Texas Kangaroo Rat Could Gain Endangered Status

Government Issues Positive Finding on Guardians' Petition

Washington, DC-March 8.  U.S. Secretary of Interior Ken Salazar published a decision in today’s Federal Register that the Texas kangaroo rat warrants further review for protection (listing) under the Endangered Species Act.  The decision comes in response to a January 2010 petition filed by WildEarth Guardians.  The Texas kangaroo rat was first made a candidate for Endangered Species Act protection in 1982, but lost that status in 1996. 

“The Texas kangaroo rat has waited nearly thirty years for legal safeguards under the Endangered Species Act,” stated Nicole Rosmarino of WildEarth Guardians.  “Facing an onslaught of threats, including destruction of its habitat from crops, this animal is vanishing quickly.  The next step is the most important: that the federal government decide promptly on whether to grant this species endangered status.”

In his decision today, Secretary Salazar recognized threats to the kangaroo rat from destruction of habitat due primarily to agricultural crops; and a a lack of legal protections.
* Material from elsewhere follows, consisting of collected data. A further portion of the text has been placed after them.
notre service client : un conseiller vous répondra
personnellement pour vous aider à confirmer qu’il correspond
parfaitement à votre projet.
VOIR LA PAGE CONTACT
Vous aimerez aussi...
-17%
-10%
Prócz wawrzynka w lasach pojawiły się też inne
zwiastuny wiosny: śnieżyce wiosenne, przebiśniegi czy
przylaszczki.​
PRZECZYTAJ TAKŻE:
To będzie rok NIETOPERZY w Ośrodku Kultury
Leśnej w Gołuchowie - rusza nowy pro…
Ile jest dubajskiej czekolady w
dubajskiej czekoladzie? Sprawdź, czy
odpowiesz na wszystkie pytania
In its petition, Guardians demonstrated that human activity has pushed Texas kangaroo rat populations into tiny pockets of the animals’ former range.  Farming, cattle grazing, and land development over the past 150 years have completely destroyed or altered nearly all Texas kangaroo rat natural habitat.  Humans have killed off the bison and prairie dogs and have long extinguished the natural fires that created and maintained the open grasslands and shrublands Texas kangaroo rats need to survive.

These kangaroo rats once inhabited at least 15 counties in Texas and Oklahoma along the Red River.  The species now appears to be completely extinct in Oklahoma.  They can now only be found in 5-6 Texas counties; only three of which have significant populations.  Scientists predict that Texas kangaroo rats will lose 48-80 percent of their already shrunken habitat in less than 40 years due to climate change.  Federal protection for Texas kangaroo rats could bring the diminished and degraded prairie back to life as well giving this species a fighting chance at survival. 
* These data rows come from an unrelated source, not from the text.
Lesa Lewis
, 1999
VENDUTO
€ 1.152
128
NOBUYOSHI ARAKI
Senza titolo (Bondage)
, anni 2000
Guardians petitioned the Texas kangaroo rat (Dipodomys elator) as part of “Prairie Week” during its BioBlitzes in 2010.  Other species for which Guardians took action (either petitions or lawsuits) during Prairie Week were: the Platte River caddisfly, prairie chub, spot-tailed earless lizard, and the Scott’s riffle beetle.  Altogether, the group filed petitions for 60 species in 2010, which was the International Year of Biodiversity.